No, la novità sta nel fatto che si palesa forse per la prima volta l’esistenza di un fronte ostile al bellicismo atlantista e alle sue sanzioni, insolitamente ampio e trasversale che include certamente la Cina, ma anche l’India e il Sudafrica e, cosa sotto molti aspetti inquietante dalle parti del Potomac, persino il Brasile, la Turchia e Israele. In pratica, i Brics non concordano con la scelta di imporre dure sanzioni alla Russia per la sua aggressione all’Ucraina e di sacrificare la loro economia all’egemonia sempre più militare e sempre meno economica degli Stati Uniti.
Confindustria ci informa, per esempio, nel suo rapporto del novembre 2021 La manifattura al tempo della pandemia. La ripresa e le sue incognite che: “Gli Stati Uniti – nonostante un orientamento protezionista – non hanno registrato alcun ridimensionamento del cospicuo deficit commerciale accumulato negli anni della globalizzazione galoppante; e – nonostante i molti proclami – appare tuttora minimo anche il rientro in patria delle produzioni trasferite altrove. Negli Usa (dato il ruolo del dollaro), l’equilibrio dei conti con l’estero non ha mai costituito un reale problema di politica economica (non ha cioè mai agito come un vincolo esterno alla crescita)”.

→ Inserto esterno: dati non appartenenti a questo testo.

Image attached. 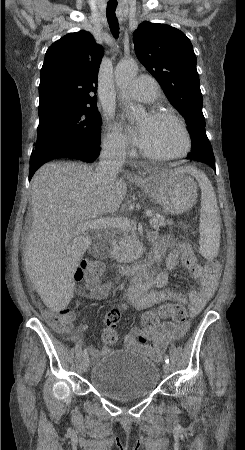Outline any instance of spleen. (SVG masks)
I'll return each mask as SVG.
<instances>
[{
  "label": "spleen",
  "mask_w": 245,
  "mask_h": 450,
  "mask_svg": "<svg viewBox=\"0 0 245 450\" xmlns=\"http://www.w3.org/2000/svg\"><path fill=\"white\" fill-rule=\"evenodd\" d=\"M193 175L201 189L200 209V253L206 259H213L218 255L220 247V213L217 199L208 177L193 167L182 169Z\"/></svg>",
  "instance_id": "spleen-1"
}]
</instances>
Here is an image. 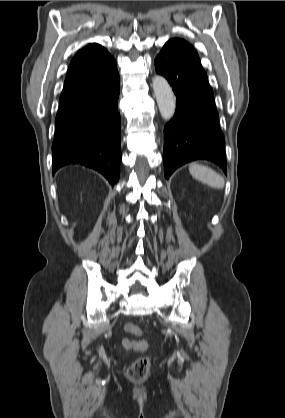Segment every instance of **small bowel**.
<instances>
[{
    "mask_svg": "<svg viewBox=\"0 0 285 418\" xmlns=\"http://www.w3.org/2000/svg\"><path fill=\"white\" fill-rule=\"evenodd\" d=\"M144 341H132L128 339H124L122 341L123 347L127 350H134V351H142L145 348L143 347Z\"/></svg>",
    "mask_w": 285,
    "mask_h": 418,
    "instance_id": "c3829d8e",
    "label": "small bowel"
}]
</instances>
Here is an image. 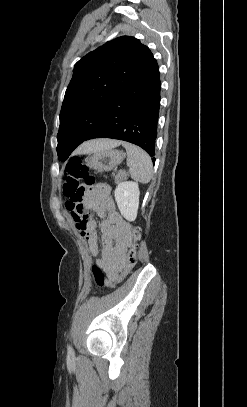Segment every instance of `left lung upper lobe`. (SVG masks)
<instances>
[{
  "mask_svg": "<svg viewBox=\"0 0 247 407\" xmlns=\"http://www.w3.org/2000/svg\"><path fill=\"white\" fill-rule=\"evenodd\" d=\"M140 40L122 36L81 58L60 111L57 153L66 161L103 117L110 103L150 62Z\"/></svg>",
  "mask_w": 247,
  "mask_h": 407,
  "instance_id": "left-lung-upper-lobe-1",
  "label": "left lung upper lobe"
}]
</instances>
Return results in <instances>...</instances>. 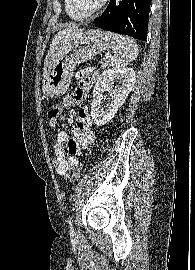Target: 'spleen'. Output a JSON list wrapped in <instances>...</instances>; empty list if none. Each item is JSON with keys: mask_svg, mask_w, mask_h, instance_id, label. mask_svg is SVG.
Wrapping results in <instances>:
<instances>
[{"mask_svg": "<svg viewBox=\"0 0 195 270\" xmlns=\"http://www.w3.org/2000/svg\"><path fill=\"white\" fill-rule=\"evenodd\" d=\"M105 35L111 42L114 57L111 58V66L120 68L128 65L138 56L137 44L128 36L106 31Z\"/></svg>", "mask_w": 195, "mask_h": 270, "instance_id": "spleen-1", "label": "spleen"}]
</instances>
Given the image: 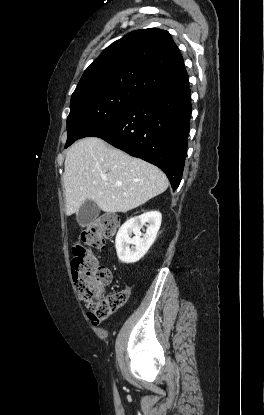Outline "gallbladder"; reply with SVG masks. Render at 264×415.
Segmentation results:
<instances>
[{
  "instance_id": "obj_1",
  "label": "gallbladder",
  "mask_w": 264,
  "mask_h": 415,
  "mask_svg": "<svg viewBox=\"0 0 264 415\" xmlns=\"http://www.w3.org/2000/svg\"><path fill=\"white\" fill-rule=\"evenodd\" d=\"M100 209L92 200H86L76 213V220L81 227L88 226L99 215Z\"/></svg>"
}]
</instances>
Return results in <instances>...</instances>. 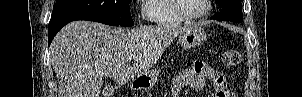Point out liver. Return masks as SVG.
Here are the masks:
<instances>
[{"mask_svg":"<svg viewBox=\"0 0 302 97\" xmlns=\"http://www.w3.org/2000/svg\"><path fill=\"white\" fill-rule=\"evenodd\" d=\"M185 28L157 25L122 29L91 21L69 23L50 46L58 97H100L104 77L123 85L148 73ZM130 56H135L132 65Z\"/></svg>","mask_w":302,"mask_h":97,"instance_id":"1","label":"liver"}]
</instances>
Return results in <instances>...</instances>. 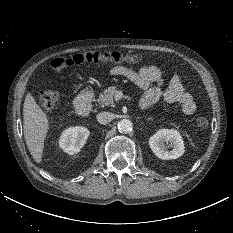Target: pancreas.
Instances as JSON below:
<instances>
[{
    "label": "pancreas",
    "mask_w": 233,
    "mask_h": 233,
    "mask_svg": "<svg viewBox=\"0 0 233 233\" xmlns=\"http://www.w3.org/2000/svg\"><path fill=\"white\" fill-rule=\"evenodd\" d=\"M117 92H119V90L116 86L108 87L102 93L99 94L97 102L101 106H114V100Z\"/></svg>",
    "instance_id": "obj_1"
}]
</instances>
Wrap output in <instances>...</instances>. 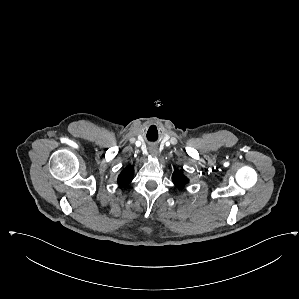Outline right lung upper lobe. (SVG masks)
I'll use <instances>...</instances> for the list:
<instances>
[{"label": "right lung upper lobe", "mask_w": 299, "mask_h": 299, "mask_svg": "<svg viewBox=\"0 0 299 299\" xmlns=\"http://www.w3.org/2000/svg\"><path fill=\"white\" fill-rule=\"evenodd\" d=\"M133 173H134L133 167H127L119 175L118 183L120 185H128L133 178Z\"/></svg>", "instance_id": "1"}]
</instances>
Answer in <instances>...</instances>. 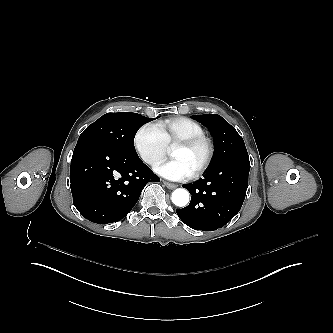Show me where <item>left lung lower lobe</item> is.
Returning <instances> with one entry per match:
<instances>
[{"instance_id": "0a47b994", "label": "left lung lower lobe", "mask_w": 333, "mask_h": 333, "mask_svg": "<svg viewBox=\"0 0 333 333\" xmlns=\"http://www.w3.org/2000/svg\"><path fill=\"white\" fill-rule=\"evenodd\" d=\"M248 155L229 158L210 168L198 181L183 185L191 193L190 204L177 215L195 230L214 231L227 224L241 209L248 188Z\"/></svg>"}]
</instances>
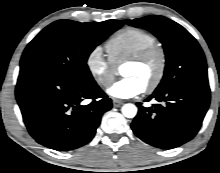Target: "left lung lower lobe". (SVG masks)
Wrapping results in <instances>:
<instances>
[{
	"instance_id": "left-lung-lower-lobe-1",
	"label": "left lung lower lobe",
	"mask_w": 220,
	"mask_h": 173,
	"mask_svg": "<svg viewBox=\"0 0 220 173\" xmlns=\"http://www.w3.org/2000/svg\"><path fill=\"white\" fill-rule=\"evenodd\" d=\"M164 101L143 107L131 128L145 143L161 149H172L191 140L199 131L210 104L209 84H183L165 91H154L146 100Z\"/></svg>"
}]
</instances>
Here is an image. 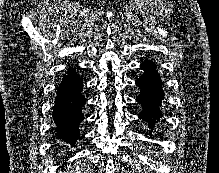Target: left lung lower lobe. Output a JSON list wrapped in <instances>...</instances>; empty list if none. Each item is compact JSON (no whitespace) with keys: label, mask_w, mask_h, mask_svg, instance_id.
<instances>
[{"label":"left lung lower lobe","mask_w":219,"mask_h":173,"mask_svg":"<svg viewBox=\"0 0 219 173\" xmlns=\"http://www.w3.org/2000/svg\"><path fill=\"white\" fill-rule=\"evenodd\" d=\"M140 66L144 73L136 80V85L141 89L136 100L143 106L139 118L146 121L150 127H153L161 117L159 107L164 99L162 82L154 62L145 60ZM150 133H152V130L149 131Z\"/></svg>","instance_id":"obj_1"}]
</instances>
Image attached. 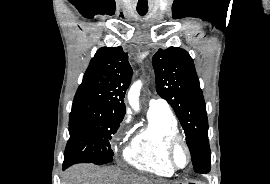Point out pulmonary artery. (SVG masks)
<instances>
[{
    "instance_id": "e3ab8cb5",
    "label": "pulmonary artery",
    "mask_w": 270,
    "mask_h": 184,
    "mask_svg": "<svg viewBox=\"0 0 270 184\" xmlns=\"http://www.w3.org/2000/svg\"><path fill=\"white\" fill-rule=\"evenodd\" d=\"M151 108H168V104L162 99H151L149 101V109Z\"/></svg>"
}]
</instances>
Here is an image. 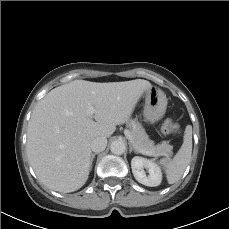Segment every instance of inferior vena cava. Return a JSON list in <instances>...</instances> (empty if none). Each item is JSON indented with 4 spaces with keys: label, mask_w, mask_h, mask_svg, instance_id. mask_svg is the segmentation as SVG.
Returning a JSON list of instances; mask_svg holds the SVG:
<instances>
[{
    "label": "inferior vena cava",
    "mask_w": 229,
    "mask_h": 229,
    "mask_svg": "<svg viewBox=\"0 0 229 229\" xmlns=\"http://www.w3.org/2000/svg\"><path fill=\"white\" fill-rule=\"evenodd\" d=\"M107 146V139L105 137H96L92 140L90 147L95 153L102 152Z\"/></svg>",
    "instance_id": "1"
}]
</instances>
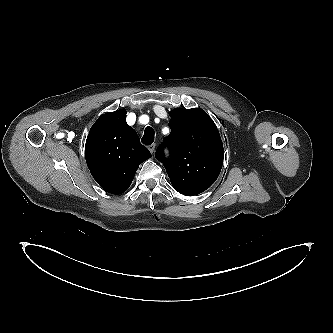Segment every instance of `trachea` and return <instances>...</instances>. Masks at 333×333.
Here are the masks:
<instances>
[{"label": "trachea", "instance_id": "1", "mask_svg": "<svg viewBox=\"0 0 333 333\" xmlns=\"http://www.w3.org/2000/svg\"><path fill=\"white\" fill-rule=\"evenodd\" d=\"M155 133L150 126L146 127L141 142L145 145H151L154 142Z\"/></svg>", "mask_w": 333, "mask_h": 333}]
</instances>
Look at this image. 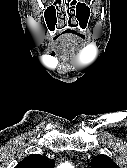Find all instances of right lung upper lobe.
I'll use <instances>...</instances> for the list:
<instances>
[{"label":"right lung upper lobe","mask_w":127,"mask_h":168,"mask_svg":"<svg viewBox=\"0 0 127 168\" xmlns=\"http://www.w3.org/2000/svg\"><path fill=\"white\" fill-rule=\"evenodd\" d=\"M55 162L46 156L32 154L25 158L15 168H53Z\"/></svg>","instance_id":"obj_1"}]
</instances>
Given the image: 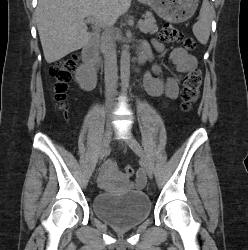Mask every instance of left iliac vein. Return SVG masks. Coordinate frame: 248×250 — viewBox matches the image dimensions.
<instances>
[{"instance_id": "left-iliac-vein-1", "label": "left iliac vein", "mask_w": 248, "mask_h": 250, "mask_svg": "<svg viewBox=\"0 0 248 250\" xmlns=\"http://www.w3.org/2000/svg\"><path fill=\"white\" fill-rule=\"evenodd\" d=\"M127 143L129 147L142 159L143 167L148 175L149 178L153 177V168L149 160L147 159L145 152L140 145V143L132 136L130 135L127 139Z\"/></svg>"}]
</instances>
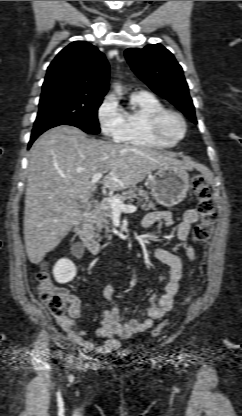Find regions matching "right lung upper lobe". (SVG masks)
<instances>
[{"mask_svg": "<svg viewBox=\"0 0 242 416\" xmlns=\"http://www.w3.org/2000/svg\"><path fill=\"white\" fill-rule=\"evenodd\" d=\"M108 80L109 65L104 54L88 42L75 41L49 65L41 96L67 93L103 97Z\"/></svg>", "mask_w": 242, "mask_h": 416, "instance_id": "right-lung-upper-lobe-1", "label": "right lung upper lobe"}]
</instances>
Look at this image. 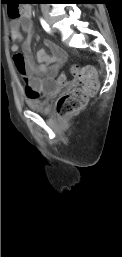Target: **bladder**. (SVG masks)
I'll return each mask as SVG.
<instances>
[{
  "mask_svg": "<svg viewBox=\"0 0 122 257\" xmlns=\"http://www.w3.org/2000/svg\"><path fill=\"white\" fill-rule=\"evenodd\" d=\"M27 105L37 113L45 114L50 111V97L42 99H27Z\"/></svg>",
  "mask_w": 122,
  "mask_h": 257,
  "instance_id": "31cf9c89",
  "label": "bladder"
}]
</instances>
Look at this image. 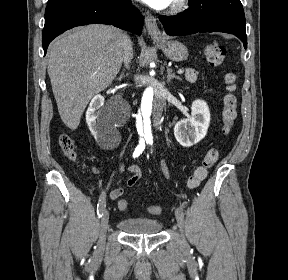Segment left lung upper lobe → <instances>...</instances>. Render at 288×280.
<instances>
[{"label": "left lung upper lobe", "mask_w": 288, "mask_h": 280, "mask_svg": "<svg viewBox=\"0 0 288 280\" xmlns=\"http://www.w3.org/2000/svg\"><path fill=\"white\" fill-rule=\"evenodd\" d=\"M188 5L189 7L207 5L213 9L231 13L245 20L244 10L240 0H190Z\"/></svg>", "instance_id": "left-lung-upper-lobe-1"}]
</instances>
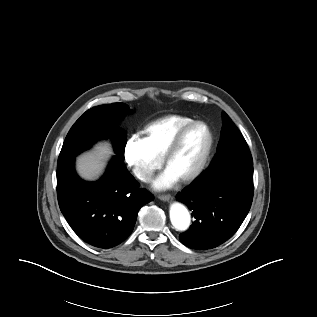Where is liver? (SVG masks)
Returning <instances> with one entry per match:
<instances>
[{
	"mask_svg": "<svg viewBox=\"0 0 317 317\" xmlns=\"http://www.w3.org/2000/svg\"><path fill=\"white\" fill-rule=\"evenodd\" d=\"M113 154L109 143H100L93 151L84 153L76 159V170L83 179L94 180L103 172L107 160Z\"/></svg>",
	"mask_w": 317,
	"mask_h": 317,
	"instance_id": "1",
	"label": "liver"
}]
</instances>
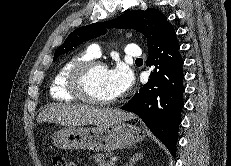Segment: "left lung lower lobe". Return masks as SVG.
I'll list each match as a JSON object with an SVG mask.
<instances>
[{"label":"left lung lower lobe","mask_w":231,"mask_h":166,"mask_svg":"<svg viewBox=\"0 0 231 166\" xmlns=\"http://www.w3.org/2000/svg\"><path fill=\"white\" fill-rule=\"evenodd\" d=\"M147 66H154L143 85L122 110L137 114L171 153H176L183 102V60L173 27L148 49Z\"/></svg>","instance_id":"1"}]
</instances>
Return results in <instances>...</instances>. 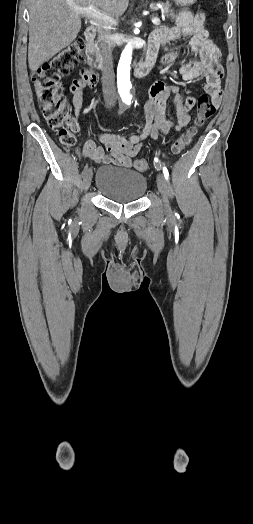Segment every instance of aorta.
Listing matches in <instances>:
<instances>
[{
    "label": "aorta",
    "instance_id": "1",
    "mask_svg": "<svg viewBox=\"0 0 253 524\" xmlns=\"http://www.w3.org/2000/svg\"><path fill=\"white\" fill-rule=\"evenodd\" d=\"M132 60V46L128 44L123 50L117 68L118 91L123 101H130V65Z\"/></svg>",
    "mask_w": 253,
    "mask_h": 524
}]
</instances>
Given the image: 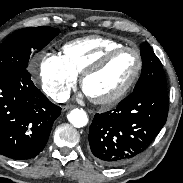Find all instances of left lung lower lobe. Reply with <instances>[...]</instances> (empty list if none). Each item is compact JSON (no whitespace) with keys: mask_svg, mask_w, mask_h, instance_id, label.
I'll use <instances>...</instances> for the list:
<instances>
[{"mask_svg":"<svg viewBox=\"0 0 183 183\" xmlns=\"http://www.w3.org/2000/svg\"><path fill=\"white\" fill-rule=\"evenodd\" d=\"M166 88L133 91L115 109L95 114L89 130L94 159L104 166L122 165L146 150L166 122Z\"/></svg>","mask_w":183,"mask_h":183,"instance_id":"1","label":"left lung lower lobe"}]
</instances>
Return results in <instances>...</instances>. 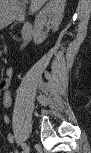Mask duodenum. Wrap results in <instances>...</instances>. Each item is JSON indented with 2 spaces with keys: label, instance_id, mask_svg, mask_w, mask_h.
<instances>
[{
  "label": "duodenum",
  "instance_id": "410a0bca",
  "mask_svg": "<svg viewBox=\"0 0 91 153\" xmlns=\"http://www.w3.org/2000/svg\"><path fill=\"white\" fill-rule=\"evenodd\" d=\"M11 18H16L22 22V28L20 31V44L21 47H25L31 40L33 34L32 25L24 18L23 13L20 10H15L10 14Z\"/></svg>",
  "mask_w": 91,
  "mask_h": 153
}]
</instances>
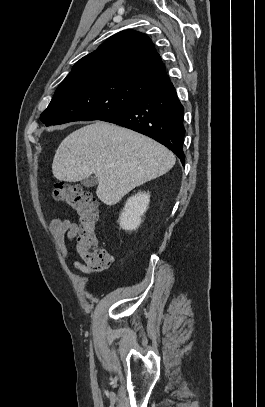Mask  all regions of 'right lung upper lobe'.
I'll list each match as a JSON object with an SVG mask.
<instances>
[{"instance_id": "obj_1", "label": "right lung upper lobe", "mask_w": 265, "mask_h": 407, "mask_svg": "<svg viewBox=\"0 0 265 407\" xmlns=\"http://www.w3.org/2000/svg\"><path fill=\"white\" fill-rule=\"evenodd\" d=\"M102 74L156 87L168 80L165 66L152 41L134 30L121 31L81 58L65 78Z\"/></svg>"}]
</instances>
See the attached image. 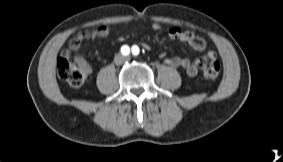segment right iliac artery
<instances>
[{
  "instance_id": "82829eb1",
  "label": "right iliac artery",
  "mask_w": 283,
  "mask_h": 162,
  "mask_svg": "<svg viewBox=\"0 0 283 162\" xmlns=\"http://www.w3.org/2000/svg\"><path fill=\"white\" fill-rule=\"evenodd\" d=\"M121 52H122L123 55H128L129 52H130V49H129V47L127 45H124L121 48Z\"/></svg>"
}]
</instances>
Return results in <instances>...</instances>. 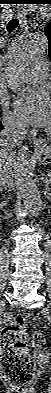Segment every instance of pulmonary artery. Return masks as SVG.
<instances>
[{"label":"pulmonary artery","instance_id":"1","mask_svg":"<svg viewBox=\"0 0 51 393\" xmlns=\"http://www.w3.org/2000/svg\"><path fill=\"white\" fill-rule=\"evenodd\" d=\"M48 66L43 62H35L30 71L22 75V80L27 84H36L46 76Z\"/></svg>","mask_w":51,"mask_h":393}]
</instances>
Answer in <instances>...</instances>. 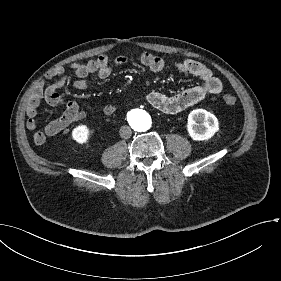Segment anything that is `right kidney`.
I'll return each mask as SVG.
<instances>
[{
	"mask_svg": "<svg viewBox=\"0 0 281 281\" xmlns=\"http://www.w3.org/2000/svg\"><path fill=\"white\" fill-rule=\"evenodd\" d=\"M90 135V131L87 126L81 125L76 127L72 132V137L78 143H86Z\"/></svg>",
	"mask_w": 281,
	"mask_h": 281,
	"instance_id": "1",
	"label": "right kidney"
}]
</instances>
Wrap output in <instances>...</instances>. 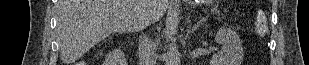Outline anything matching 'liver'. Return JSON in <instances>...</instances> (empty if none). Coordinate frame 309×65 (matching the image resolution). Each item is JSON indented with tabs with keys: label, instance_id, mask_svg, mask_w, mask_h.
Instances as JSON below:
<instances>
[{
	"label": "liver",
	"instance_id": "liver-1",
	"mask_svg": "<svg viewBox=\"0 0 309 65\" xmlns=\"http://www.w3.org/2000/svg\"><path fill=\"white\" fill-rule=\"evenodd\" d=\"M168 0H58L61 59L69 65L114 32H136L158 21Z\"/></svg>",
	"mask_w": 309,
	"mask_h": 65
}]
</instances>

Per dirla con altre parole, il primato statunitense è sempre più sovrastrutturale, ovvero militare e culturale, e sempre meno economico-produttivo. Pertanto, in ultima analisi, è sempre più fragile.
Russia, Ucraina e Cina
L’aggressione della Russia all’Ucraina è una chiara ammissione di debolezza del regime putiniano. Mosca per frenare l’espansione verso est della Nato e scongiurare l’ingresso di un’Ucraina fortemente radicalizzata a destra e russofoba nell’alleanza atlantica non ha trovato nulla di meglio che un intervento militare a protezione dei suoi interessi, della sicurezza dei suoi confini e, in terza battuta, delle popolazioni russofone penalizzate dallo stato ucraino post-Maidan, egemonizzato dalla destra nazionalista e dagli Usa.
Non è possibile sapere al momento in quali condizioni uscirà dal conflitto la Russia, di sicuro i riflessi economici della guerra verranno pagati a caro prezzo dalle classi popolari di quel paese. Più facili le previsioni per l’Ucraina che sta pagando un costo pesante in termini di vite umane e distruzione di città e capacità produttive.
Sullo sfondo delle accuse reciproche di crimini di guerra (con ogni probabilità reciprocamente avvenuti come accade sempre in guerra) si staglia la ragionevole richiesta della Cina di condurre indagini indipendenti che tuttavia richiedono almeno un cessate il fuoco. La Cina, che nei sogni di Washington andrebbe isolata e contenuta, è divenuta invece il perno centrale di un’alleanza politica ed economica che includendo Cina, Russia, molti paesi africani e dell’America latina sembra rendere più realistica l’interpretazione che sia il patto atlantico a essersi isolato dal resto del mondo con conseguenze tutt’altro che felici.
Tuttavia, il conflitto tra Mosca e Kiev è ricco di incognite, a partire dal quesito sulla sorte dei paesi africani che dipendono per la loro sopravvivenza alimentare dalle capacità di raccolta ed esportazione di due tra i più grandi paesi produttori di cereali, appunto l’Ucraina e la Russia.
Pertanto, la possibilità che la guerra tra Russia e Ucraina inneschi ulteriori conflitti in altre zone del mondo è molto alta. Per questo motivo è necessario che la parola d’ordine del cessate il fuoco risuoni potentemente tra le masse popolari in tutto il globo: per quel che ci riguarda in primo luogo a Occidente.
Note:
[1] I dati sono ripresi dall’articolo di StartMag che a sua volta cita un articolo de “Il Sole 24 Ore”.